Recently, detainees at numerous facilities have alleged being forced to work under threat of solitary confinement and restraint. In one case a detainee was allegedly punished for complaining about unsafe work conditions.”
Private for-profit facilities operate without transparency and accountability while absolving the government of responsibility. Transactional Records Access Clearing House reported that for-profit immigrant detention facilities held 86 percent of ICE detainees in January of 2025 (TRAC).
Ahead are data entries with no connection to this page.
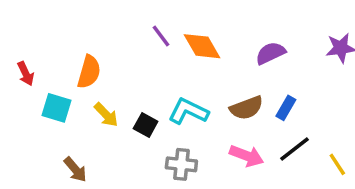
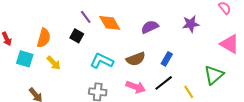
blue rectangle: (286, 108) -> (167, 59), moved
black square: (146, 125) -> (77, 36), moved

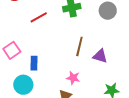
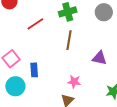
brown line: (79, 46) -> (69, 40), moved
cyan circle: (23, 85) -> (15, 86), moved

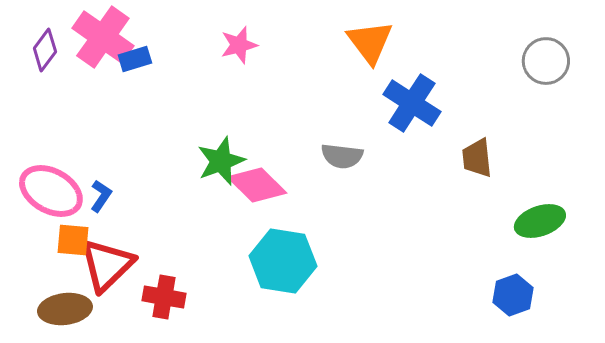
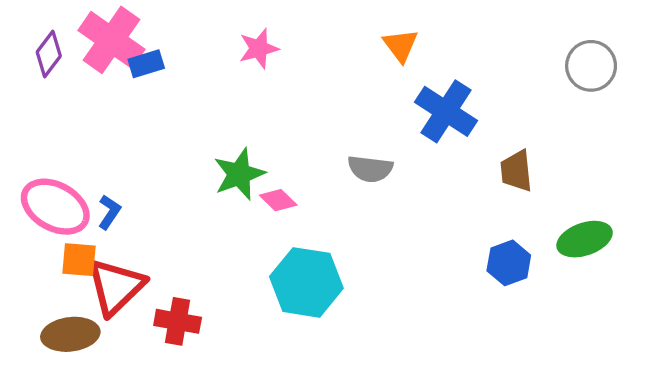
orange triangle: (370, 42) -> (401, 45), size x0.7
pink diamond: (257, 185) -> (278, 200), size x0.6
blue hexagon: (513, 295) -> (509, 263), moved

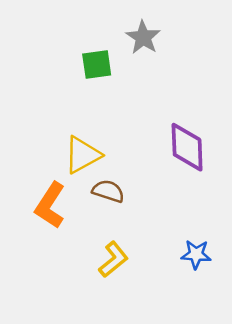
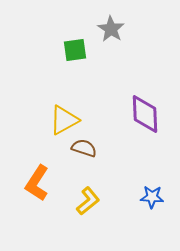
orange L-shape: (50, 205) -> (37, 183), moved

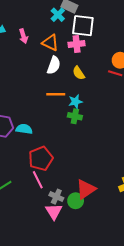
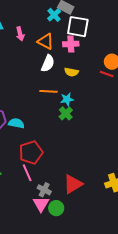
yellow semicircle: (79, 73) -> (71, 72), turned -48
green cross: (75, 116) -> (66, 113), turned 32
green circle: (76, 201) -> (56, 208), moved

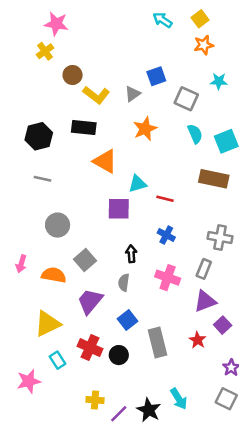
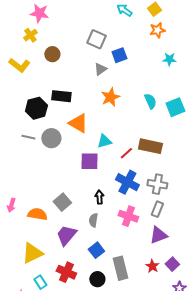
yellow L-shape: (96, 95) -> (19, 65), moved
gray square: (186, 99) -> (96, 39), moved
black hexagon: (39, 136) -> (36, 108), moved
brown rectangle: (214, 179) -> (150, 146), moved
red line: (165, 199) -> (126, 153), turned -56
gray circle: (58, 225) -> (51, 138), moved
blue cross: (166, 235) -> (127, 182), size x1.6
gray cross: (220, 238) -> (157, 184), moved
purple square: (223, 325) -> (172, 264), moved
black circle: (119, 355) -> (97, 279), moved

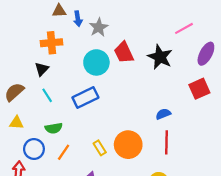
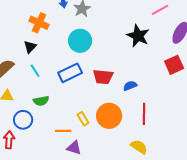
orange cross: (51, 43) -> (39, 23), turned 30
red trapezoid: (124, 53) -> (103, 77), moved, turned -60
blue semicircle: (163, 114) -> (130, 86), moved
orange line: (64, 152) -> (63, 131), moved, turned 56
From the American Immigration Council on “New Report Details ICE’s Expanding and Increasingly Unaccountable Detention System”:
· “The number of people held in ICE detention on any given day increased by over 75% in one year.
· By the end of November 2025, ICE was using 104 more facilities for immigration detention than at the start of the year, a 91% increase.
· The Trump administration has dramatically changed the profile of who is being arrested by increasing the use of ‘at-large’ arrests in American communities by 600%, leading to an unprecedented deployment of federal law enforcement.
· With the funding provided by the One Big Beautiful Bill Act, ICE has enough funding to operate upwards of 135,000 detention beds through the end of FY 2029.
· These changes in arrest practices have led to a 2,450% increase in the number of people with no criminal record being held in ICE detention on any given day.
· President Trump’s executive order calling for the maximum use of detention has created a ‘no release’ system where increasingly few individuals are able to seek release on bond. By the end of November 2025, discretionary releases from detention fell by 87%.
· With release on bond no longer an option for many people seeking relief, and deleterious conditions inside facilities, immigrants are increasingly giving up. As of November 2025, 14.3 people were deported directly from detention for every one person released from ICE detention pending a hearing.”
The prison-industrial and military-industrial complexes propagandize security and safety logics through mass incarceration, surveillance, and militarization. The trillions spent to prop up these systems of suffering could be used for rehabilitation, to end homelessness and famine, for universal health care, scientific research on disease treatment, environment restoration/regeneration, and/or countless other productive humanitarian projects.
Abolish private prisons.
Abolish immigration detention centers.
Abolish forced prison labor.
Abolish ICE.

Artwork Notes:
This design is based on the people forming an SOS after they were kidnapped and held at the Bluebonnet Detention Facility in Anson, Texas on April 28, 2025.
Seeing the SOS sideways reminded me of an abstract DNA helix and made me think about how protesting is in humanity’s DNA.
I made this artwork in the spring of 2025 for an art design course midterm at SMC. It measures about ~16x20”. I deconstructed a paper bag and PVA glued it to a 14x17” bristol paper. The design was cut from mostly “fadeless” paper and glued with a glue stick to the deconstructed paper bag. It took about a day for the PVA glue to dry and set, and each letter took me about a day to cut out and glue.